**Task to complete:** Could you find each line of the data below that contains the word "November" and copy those lines?
=== Working data ===
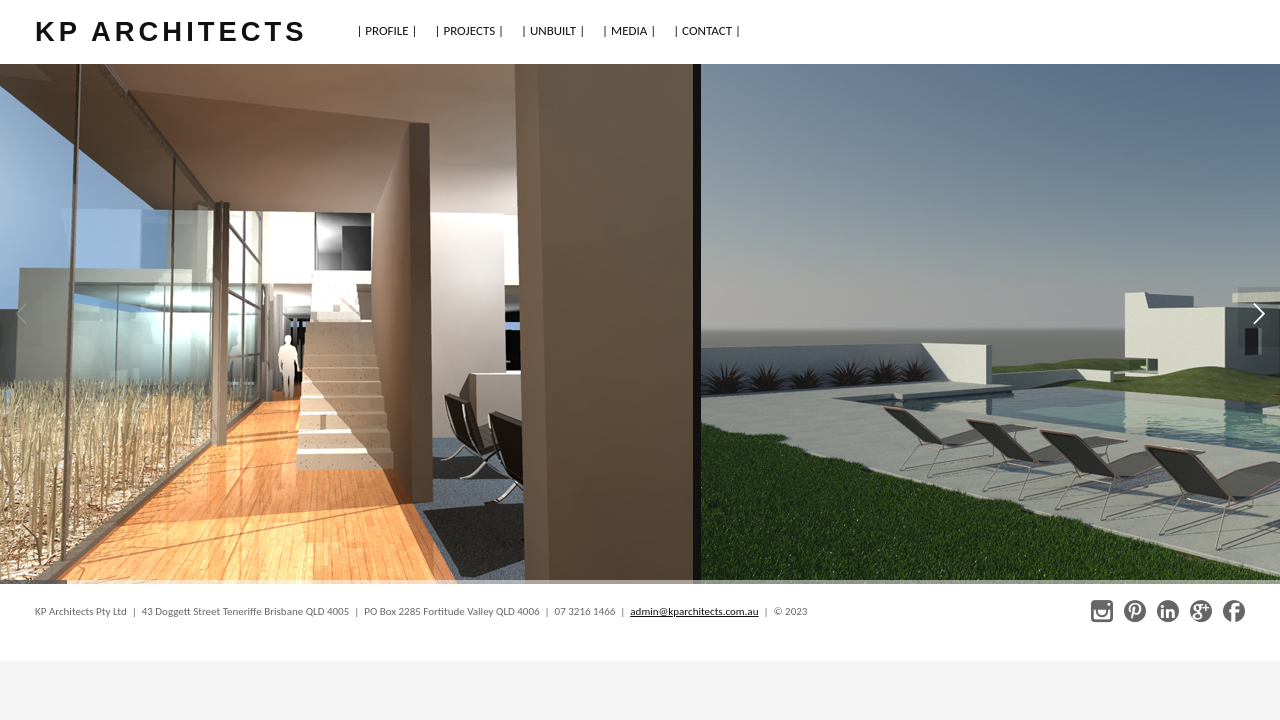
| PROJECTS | (470, 30)
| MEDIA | (629, 30)
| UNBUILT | (553, 30)
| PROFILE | (386, 30)
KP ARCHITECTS (171, 31)
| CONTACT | (707, 30)
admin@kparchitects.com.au (694, 611)
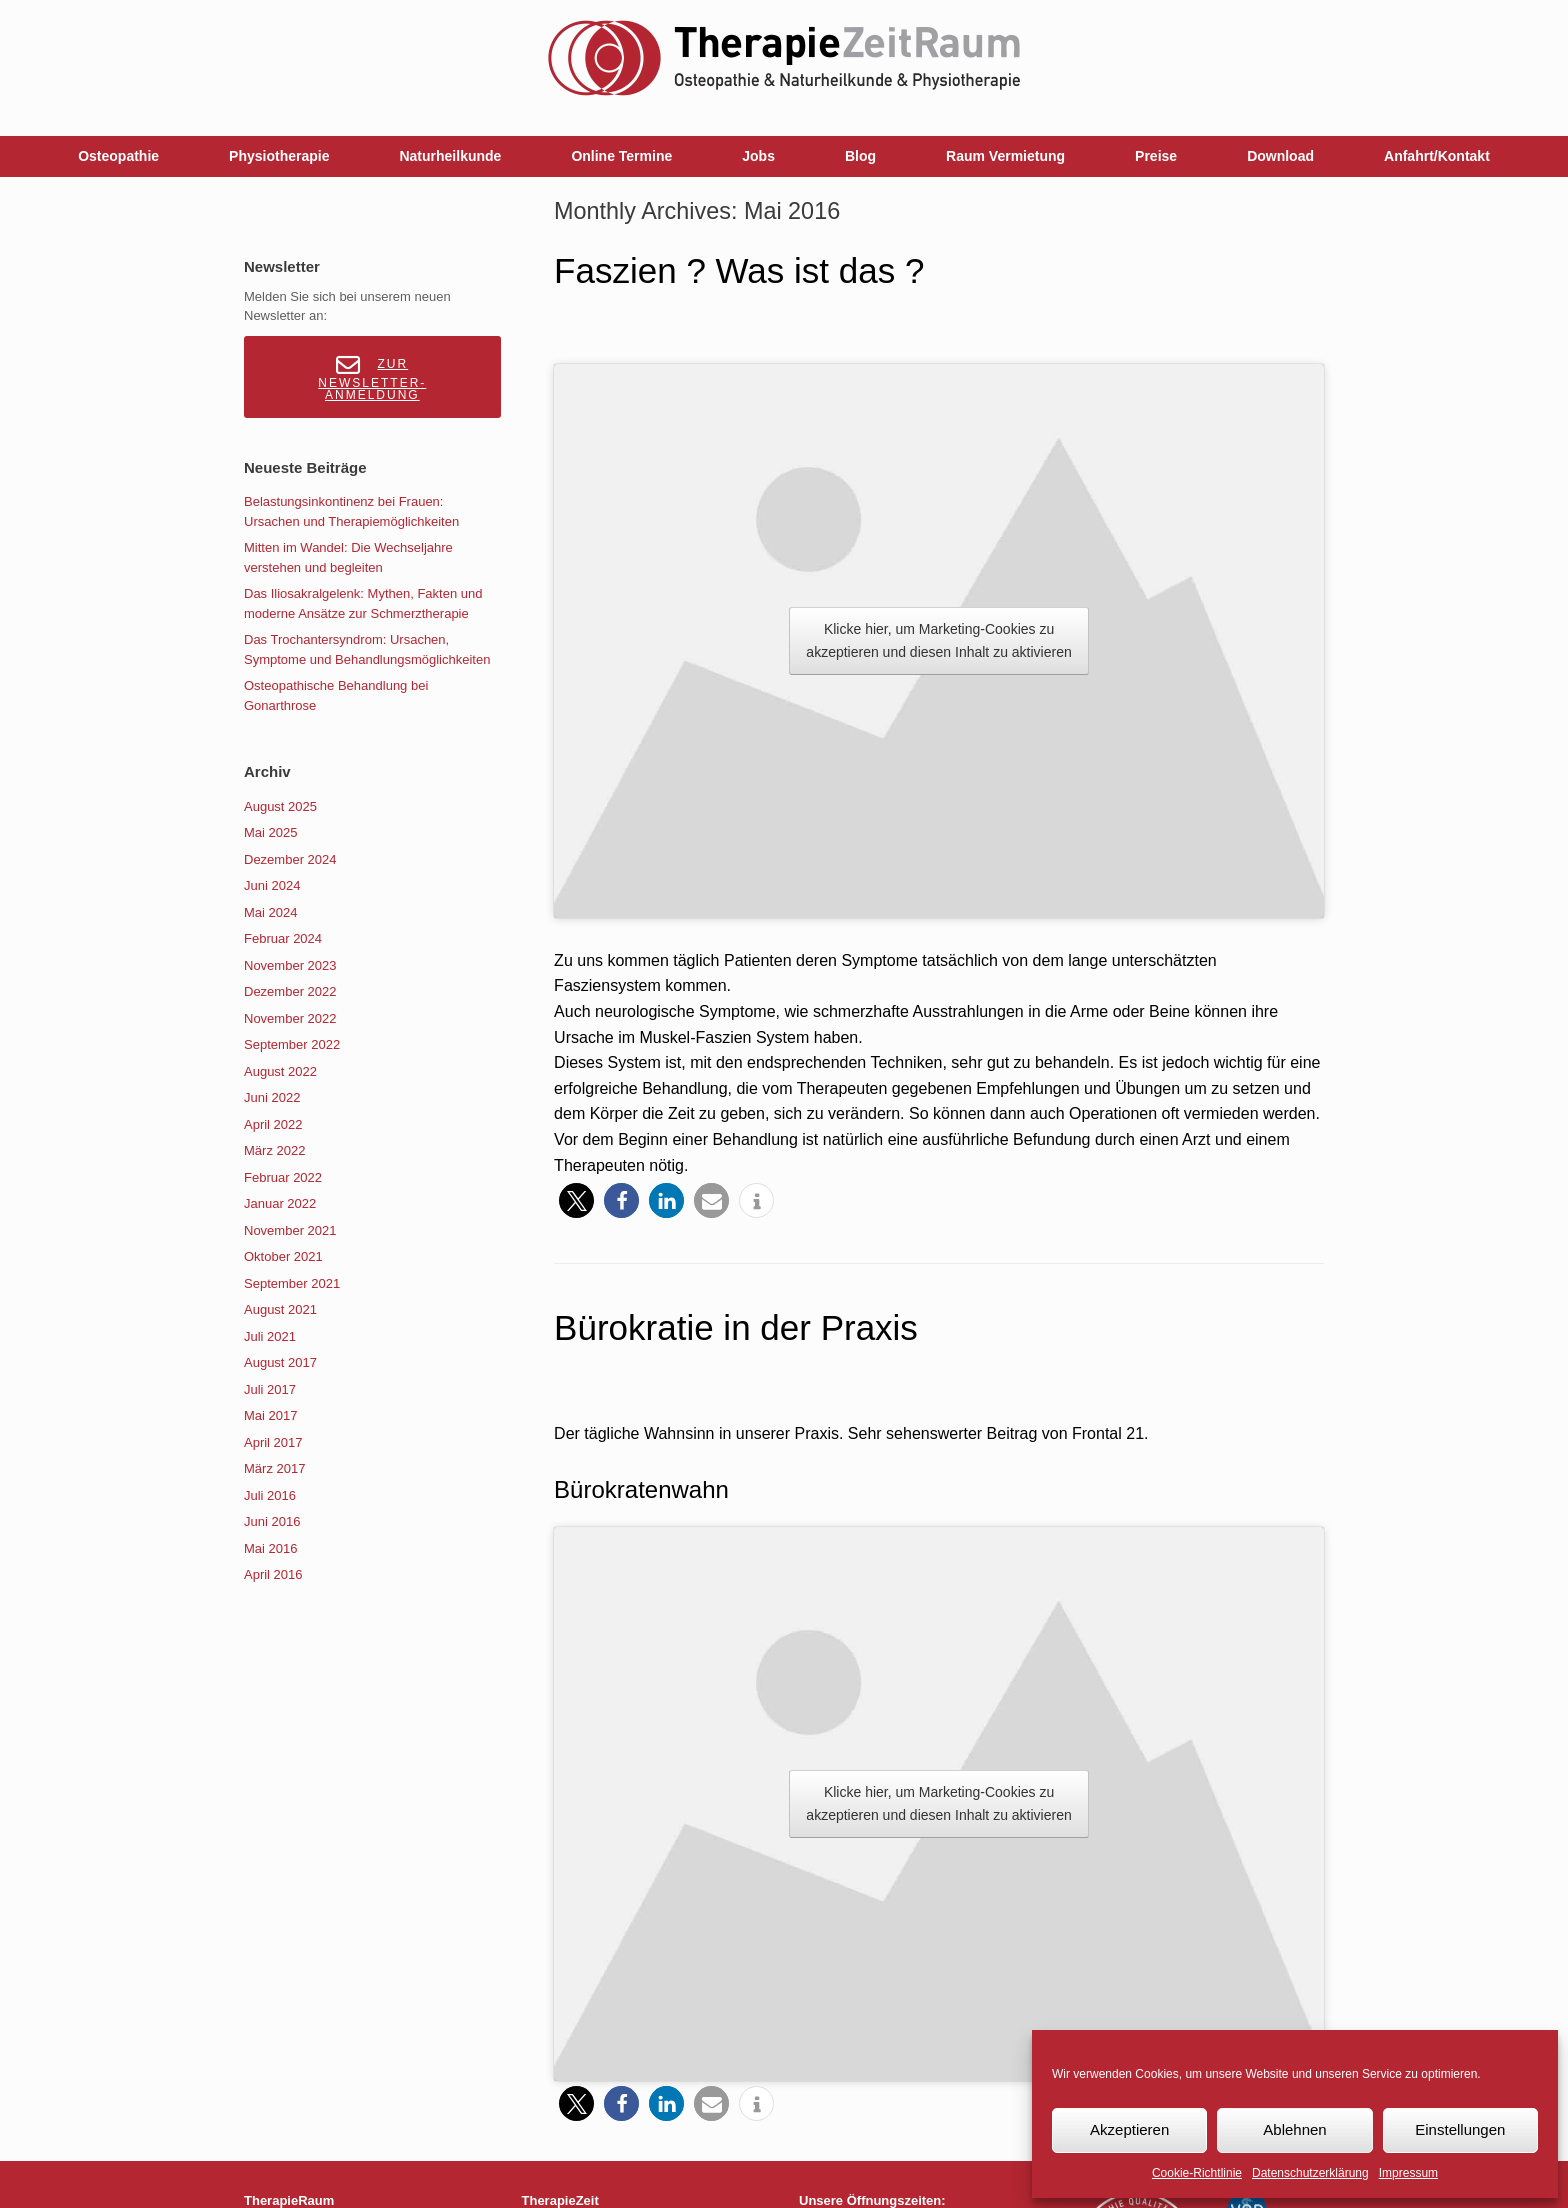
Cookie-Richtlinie (1197, 2173)
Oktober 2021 (283, 1256)
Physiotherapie (279, 156)
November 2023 (290, 965)
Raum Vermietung (1005, 156)
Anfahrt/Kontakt (1437, 156)
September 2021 (292, 1283)
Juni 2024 (272, 885)
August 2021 (280, 1309)
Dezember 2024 (290, 859)
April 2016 (273, 1574)
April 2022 (273, 1124)
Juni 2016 (272, 1521)
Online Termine (621, 156)
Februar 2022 (283, 1177)
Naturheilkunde (450, 156)
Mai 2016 (270, 1548)
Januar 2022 (280, 1203)
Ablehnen (1294, 2129)
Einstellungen (1460, 2129)
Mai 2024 (270, 912)
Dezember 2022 (290, 991)
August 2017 (280, 1362)
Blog (860, 156)
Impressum (1408, 2173)
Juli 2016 (270, 1495)
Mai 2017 (270, 1415)
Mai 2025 (270, 832)
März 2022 (274, 1150)
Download (1280, 156)
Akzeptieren (1129, 2129)
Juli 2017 (270, 1389)
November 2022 (290, 1018)
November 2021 (290, 1230)
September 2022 (292, 1044)
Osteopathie (118, 156)
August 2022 (280, 1071)
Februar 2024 (283, 938)
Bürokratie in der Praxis (736, 1327)
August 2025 (280, 806)
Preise (1156, 156)
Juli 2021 (270, 1336)
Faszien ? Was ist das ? (739, 270)
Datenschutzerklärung (1310, 2173)
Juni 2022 (272, 1097)
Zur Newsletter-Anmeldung (372, 377)
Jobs (758, 156)
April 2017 (273, 1442)
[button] (576, 1200)
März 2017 (274, 1468)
===
**Answer to this problem:**
November 2023 (290, 965)
November 2022 (290, 1018)
November 2021 (290, 1230)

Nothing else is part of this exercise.